Möglicherweise hängt viel auch von der Erwartungshaltung ab, mit der man an die Sache rangeht. Wer auf Facebook ist und hofft, dadurch endlich Freunde zu finden, könnte enttäuscht werden. Wer Facebook nutzt, um mit Menschen in Kontakt zu kommen, die sonst zu weit weg sind, ist vielleicht recht zufrieden. Ich sehe das an meiner Mutter: Damit sie mit mir Kontakt haben kann, ist sie Facebook-Mitglied geworden. Dort kann sie meine Fotos anschauen, die ich raufstelle, aber sie kann auch selbst Fotos zeigen. Ich habe gemerkt, dass sie nach anfänglichen Unsicherheiten jetzt sehr gern das Internet nutzt, einfach so, zum Beispiel um den Leuten zu zeigen, was sie für Blumen im Garten hat oder wo sie spazieren war. Sie bekommt Rückmeldungen (und die sind natürlich meistens positiv), sie merkt, dass ihre kleine Welt von anderen wahrgenommen wird. Das ist schön. Und um ehrlich zu sein – wahrscheinlich geht es den meisten Internet-Usern so. Sie möchten wahrgenommen werden, Aufmerksamkeit und Streicheleinheiten bekommen. Das klappt recht gut, wenn man die Leute kennt, mit denen man da kommuniziert. Und noch ein positiver Aspekt: Dank Facebook habe ich zusammen mit einem Facebook-Freund (den ich vorher nicht einmal persönlich kannte!) eine Veranstaltung auf die Beine gestellt. Wir haben uns zuerst im Internet darüber verständigt, wie wir das machen wollen, dann haben wir uns getroffen, und die Sache hat ihren Lauf genommen. Sehr spontan und mit einem überraschend guten Ergebnis. Und der Kontakt besteht weiter. Vielleicht gibt es wieder einmal etwas. Und ich muss sagen, DAS hat mich schon glücklich gemacht.

5 02 2010
retrakon

Den ersten Sätzen stimme ich zu, das habe ich bereits im Hauptartikel geschrieben. Aber: Zwei schöne Beispiele, die jedoch nicht genau das treffen, was ich meinte. Wenn jemand seine Blumenbilder ins Internet stellt und dann von Bekannten oder Verwandten online Komplimente bekommt, dann spricht selbstverständlich überhaupt nichts dagegen.

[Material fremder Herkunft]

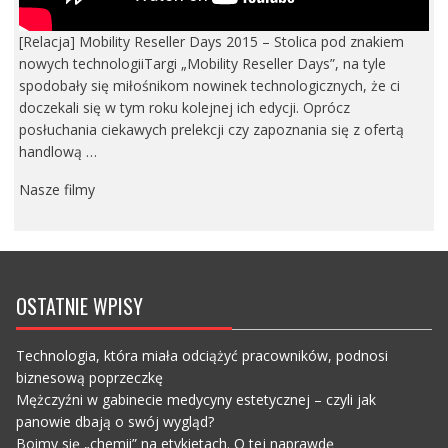
[Relacja] Mobility Reseller Days 2015 – Stolica pod znakiem
nowych technologiiTargi „Mobility Reseller Days”, na tyle
spodobały się miłośnikom nowinek technologicznych, że ci
doczekali się w tym roku kolejnej ich edycji. Oprócz
posłuchania ciekawych prelekcji czy zapoznania się z ofertą
handlową …
Nasze filmy
OSTATNIE WPISY
Technologia, która miała odciążyć pracowników, podnosi
biznesową poprzeczkę
Mężczyźni w gabinecie medycyny estetycznej – czyli jak
panowie dbają o swój wygląd?
Boimy się „chemii” na etykietach. O tej naprawdę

Hier bieten die digitalen Welten aber nichts wesentlich Neues. Deine Mutter hätte sie auch in die Vitrine im Vereinshaus geben oder ein paar Menschen per Post schicken können. Es geht darum, dass es sich hier fast ausschließlich um Kontakt mit Menschen handelt, die man persönlich kennt bzw. kennen lernen kann. Natürlich könnte ICH die „Madelmidelschen“ Blumen loben, aber deine Mutter will lieber von DIR hören, dass sie schön sind. Sie ist bei Facebook, weil DU als reale Person mit einer Geschichte, die ihr bekannt ist, existierst. Streicheleinheiten (ich glaube, das Wort hat Peter Cornelius erfunden; er hätte Lizenzgebühren dafür verlangen sollen) mag jeder und sind ohne Zweifel positiv. Aber wenn virtuelles Streicheln ein Ersatz für reales ist, dann sollte man darüber nachdenken. Und letzten Endes schätzen wir doch das Echte, Reale immer noch etwas mehr, oder nicht? Das heißt auch nicht, dass ein wenig Virtuelles ZUSÄTZLICH schlecht wäre. Überhaupt nicht. Zum zweiten Beispiel: Es funktioniert nur deshalb, weil es letzten Endes zu einem persönlichen also realen Kontakt gekommen ist, mehr noch, zu einem kreativen Kontakt mit Ergebnis. Und weil dieser Kontakt ohne größeren Aufwand (nehme ich an) möglich war. Was, wenn die andere Person in Auckland oder Lima oder Peking leben würde? Wenn es in einem anonymen und pseudonymen Netz wenig oder keine Möglichkeiten gibt, zu überprüfen, was er oder sie von sich gibt?